● **HOW TO COMPLETE THIS TASK**
Each entry below must be repeated exactly, with pictures left out.

● **SOURCE DATA**
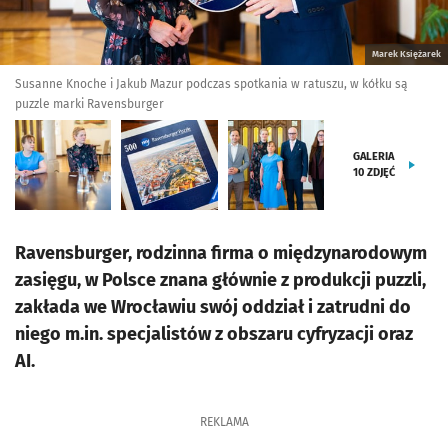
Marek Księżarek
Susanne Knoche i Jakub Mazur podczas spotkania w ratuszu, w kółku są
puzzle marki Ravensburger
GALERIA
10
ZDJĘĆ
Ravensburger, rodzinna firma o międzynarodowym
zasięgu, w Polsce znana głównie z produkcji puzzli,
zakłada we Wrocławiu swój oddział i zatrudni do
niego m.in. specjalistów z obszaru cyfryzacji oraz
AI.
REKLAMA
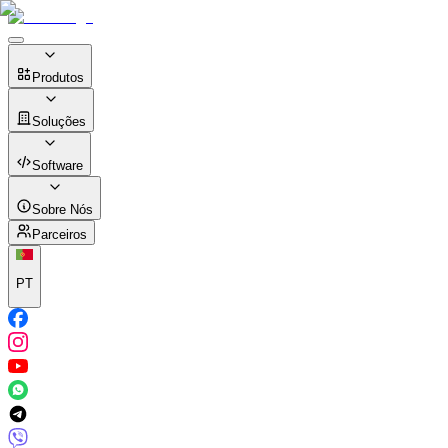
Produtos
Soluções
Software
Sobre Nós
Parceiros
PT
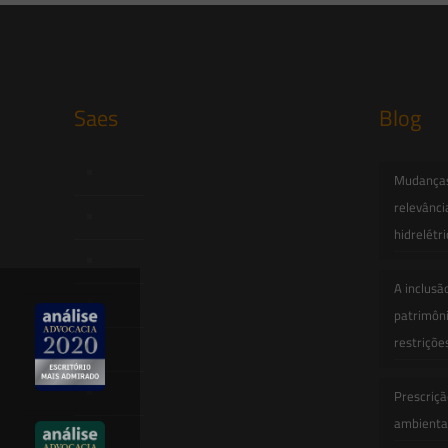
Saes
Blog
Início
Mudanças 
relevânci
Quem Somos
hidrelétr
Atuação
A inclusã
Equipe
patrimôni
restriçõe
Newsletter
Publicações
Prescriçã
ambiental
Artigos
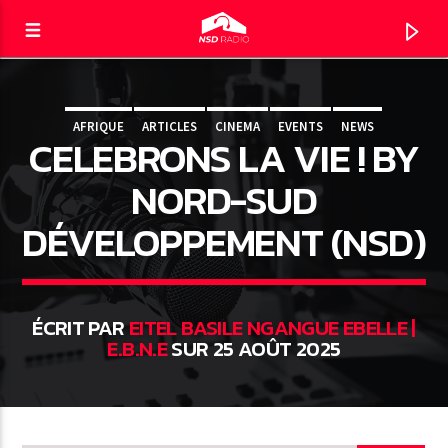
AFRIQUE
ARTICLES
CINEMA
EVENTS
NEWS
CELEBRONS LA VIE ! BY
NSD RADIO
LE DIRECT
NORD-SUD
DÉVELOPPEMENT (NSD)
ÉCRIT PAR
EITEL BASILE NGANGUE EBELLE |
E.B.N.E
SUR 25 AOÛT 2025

● **EXERCISE RESPONSE**
Marek Księżarek
Susanne Knoche i Jakub Mazur podczas spotkania w ratuszu, w kółku są
puzzle marki Ravensburger
GALERIA
10
ZDJĘĆ
Ravensburger, rodzinna firma o międzynarodowym
zasięgu, w Polsce znana głównie z produkcji puzzli,
zakłada we Wrocławiu swój oddział i zatrudni do
niego m.in. specjalistów z obszaru cyfryzacji oraz
AI.
REKLAMA
Produtos
Soluções
Software
Sobre Nós
Parceiros
PT
Saes
Blog
Início
Mudanças 
relevânci
Quem Somos
hidrelétr
Atuação
A inclusã
Equipe
patrimôni
restriçõe
Newsletter
Publicações
Prescriçã
ambiental
Artigos
AFRIQUE
ARTICLES
CINEMA
EVENTS
NEWS
CELEBRONS LA VIE ! BY
NSD RADIO
LE DIRECT
NORD-SUD
DÉVELOPPEMENT (NSD)
ÉCRIT PAR
EITEL BASILE NGANGUE EBELLE |
E.B.N.E
SUR 25 AOÛT 2025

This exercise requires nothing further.